WORK TO COMPLETE —
If pictures appear among the lines below, leave them out while you return exactly the lines from the one with "HK$ 8,200,000" through the one with "barn fra 6 måneder.".

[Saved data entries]
============================================================

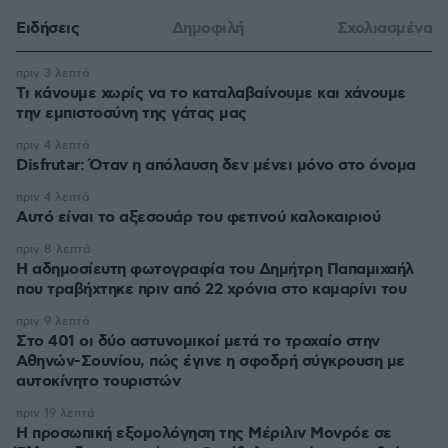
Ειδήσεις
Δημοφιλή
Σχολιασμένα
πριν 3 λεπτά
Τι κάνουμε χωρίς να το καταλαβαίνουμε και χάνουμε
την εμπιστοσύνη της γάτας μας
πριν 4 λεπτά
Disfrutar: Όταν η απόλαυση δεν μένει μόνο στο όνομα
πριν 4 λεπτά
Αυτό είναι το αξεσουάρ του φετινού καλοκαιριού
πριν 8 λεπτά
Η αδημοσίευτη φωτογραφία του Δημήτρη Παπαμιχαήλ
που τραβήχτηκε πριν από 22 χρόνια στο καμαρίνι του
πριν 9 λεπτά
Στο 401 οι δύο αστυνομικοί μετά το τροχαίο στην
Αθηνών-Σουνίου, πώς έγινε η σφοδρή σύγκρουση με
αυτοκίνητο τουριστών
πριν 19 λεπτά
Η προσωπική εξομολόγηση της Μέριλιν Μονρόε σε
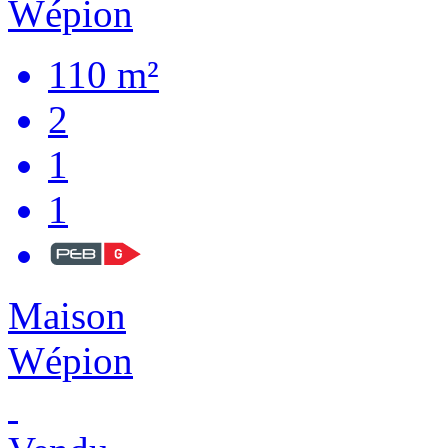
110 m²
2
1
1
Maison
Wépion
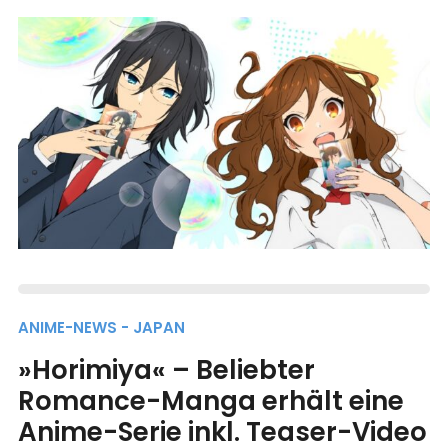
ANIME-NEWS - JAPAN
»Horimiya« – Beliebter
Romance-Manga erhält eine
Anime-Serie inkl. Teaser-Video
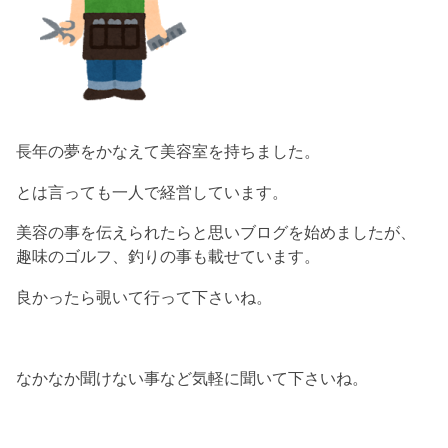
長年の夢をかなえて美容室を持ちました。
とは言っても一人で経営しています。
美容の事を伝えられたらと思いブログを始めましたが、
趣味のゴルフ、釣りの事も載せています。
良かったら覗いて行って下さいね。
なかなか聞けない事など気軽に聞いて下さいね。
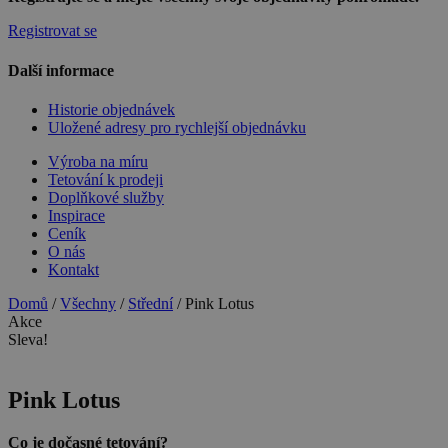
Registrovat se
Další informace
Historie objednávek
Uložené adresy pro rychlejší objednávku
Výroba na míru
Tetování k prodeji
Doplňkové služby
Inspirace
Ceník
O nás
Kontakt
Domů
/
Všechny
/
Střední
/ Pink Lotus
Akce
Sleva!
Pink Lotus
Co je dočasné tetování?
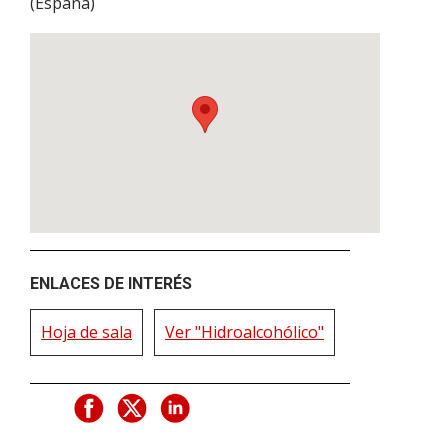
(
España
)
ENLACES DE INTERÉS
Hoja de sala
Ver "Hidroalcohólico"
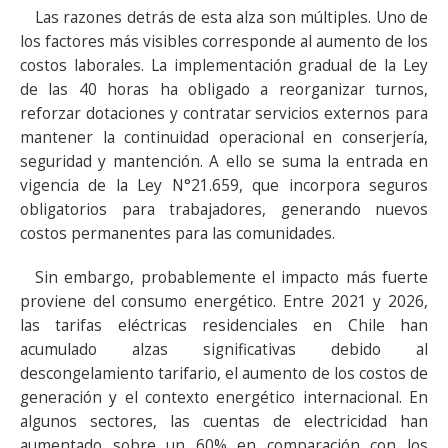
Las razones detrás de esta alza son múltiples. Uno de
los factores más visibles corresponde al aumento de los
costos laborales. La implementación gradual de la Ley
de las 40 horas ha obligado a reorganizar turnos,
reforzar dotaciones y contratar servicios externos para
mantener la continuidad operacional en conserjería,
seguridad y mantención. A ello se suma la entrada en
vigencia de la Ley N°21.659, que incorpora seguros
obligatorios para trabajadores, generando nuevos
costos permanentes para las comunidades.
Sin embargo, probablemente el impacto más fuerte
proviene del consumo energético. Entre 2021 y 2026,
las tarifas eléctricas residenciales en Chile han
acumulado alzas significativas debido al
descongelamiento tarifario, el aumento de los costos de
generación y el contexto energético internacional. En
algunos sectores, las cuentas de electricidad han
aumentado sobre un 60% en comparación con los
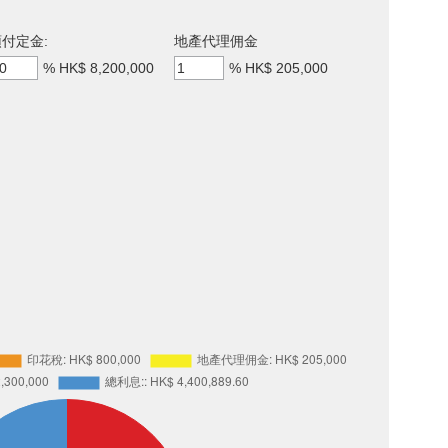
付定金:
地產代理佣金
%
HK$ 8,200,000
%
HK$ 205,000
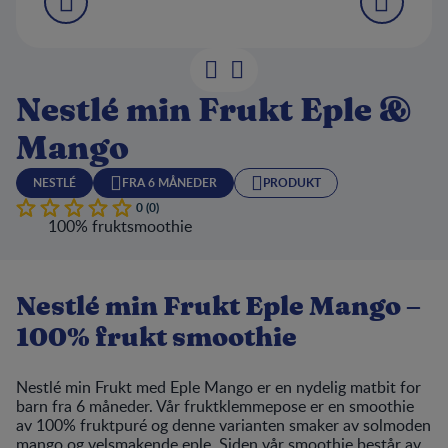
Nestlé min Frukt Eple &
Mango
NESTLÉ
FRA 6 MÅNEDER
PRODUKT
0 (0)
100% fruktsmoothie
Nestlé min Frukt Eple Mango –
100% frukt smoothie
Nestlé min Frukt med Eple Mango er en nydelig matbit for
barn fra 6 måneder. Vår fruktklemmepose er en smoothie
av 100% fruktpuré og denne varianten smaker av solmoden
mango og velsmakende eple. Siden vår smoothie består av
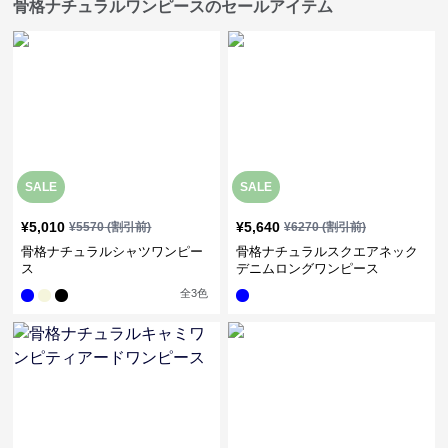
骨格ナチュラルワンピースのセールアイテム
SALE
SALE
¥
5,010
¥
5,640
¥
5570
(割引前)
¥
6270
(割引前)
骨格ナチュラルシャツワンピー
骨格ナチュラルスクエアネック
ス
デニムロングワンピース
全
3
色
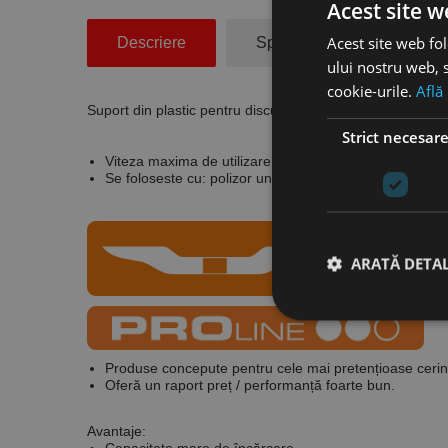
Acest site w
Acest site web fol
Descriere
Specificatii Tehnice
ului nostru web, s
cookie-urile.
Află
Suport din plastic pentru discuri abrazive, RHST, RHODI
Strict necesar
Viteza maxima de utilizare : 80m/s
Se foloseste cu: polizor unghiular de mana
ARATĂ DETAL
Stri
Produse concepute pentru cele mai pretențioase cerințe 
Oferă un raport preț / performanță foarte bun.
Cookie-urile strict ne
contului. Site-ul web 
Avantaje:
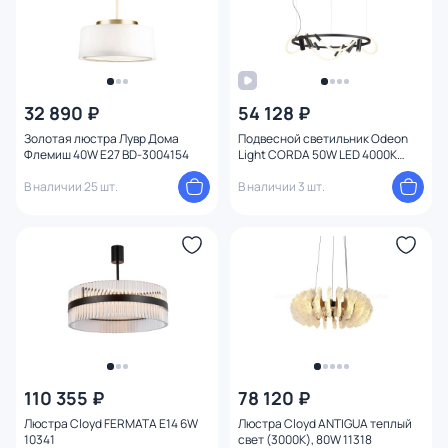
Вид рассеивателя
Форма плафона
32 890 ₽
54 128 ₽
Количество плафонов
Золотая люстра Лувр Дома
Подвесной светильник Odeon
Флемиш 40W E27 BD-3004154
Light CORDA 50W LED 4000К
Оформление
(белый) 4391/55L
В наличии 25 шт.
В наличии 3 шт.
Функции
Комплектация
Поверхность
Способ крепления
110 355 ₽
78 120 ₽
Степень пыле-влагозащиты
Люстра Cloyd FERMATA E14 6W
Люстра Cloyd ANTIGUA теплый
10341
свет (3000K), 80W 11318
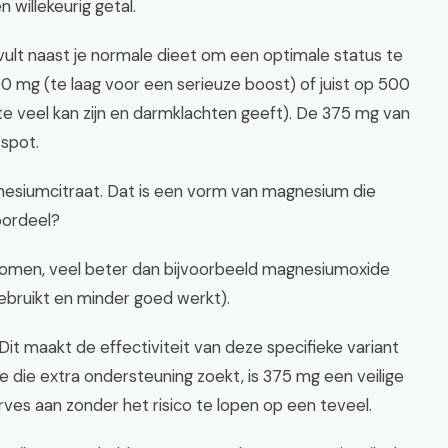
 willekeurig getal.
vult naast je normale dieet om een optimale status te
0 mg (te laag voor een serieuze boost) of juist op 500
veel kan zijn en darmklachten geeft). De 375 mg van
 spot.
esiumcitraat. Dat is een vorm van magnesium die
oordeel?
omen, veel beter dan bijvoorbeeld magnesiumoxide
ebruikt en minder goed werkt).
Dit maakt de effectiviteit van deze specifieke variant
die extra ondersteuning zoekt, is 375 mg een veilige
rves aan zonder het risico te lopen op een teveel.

============================================================

REPLY —
HK$ 8,200,000
%
HK$ 205,000
Nestlé min Frukt Eple &
Mango
NESTLÉ
FRA 6 MÅNEDER
PRODUKT
0 (0)
100% fruktsmoothie
Nestlé min Frukt Eple Mango –
100% frukt smoothie
Nestlé min Frukt med Eple Mango er en nydelig matbit for
barn fra 6 måneder. Vår fruktklemmepose er en smoothie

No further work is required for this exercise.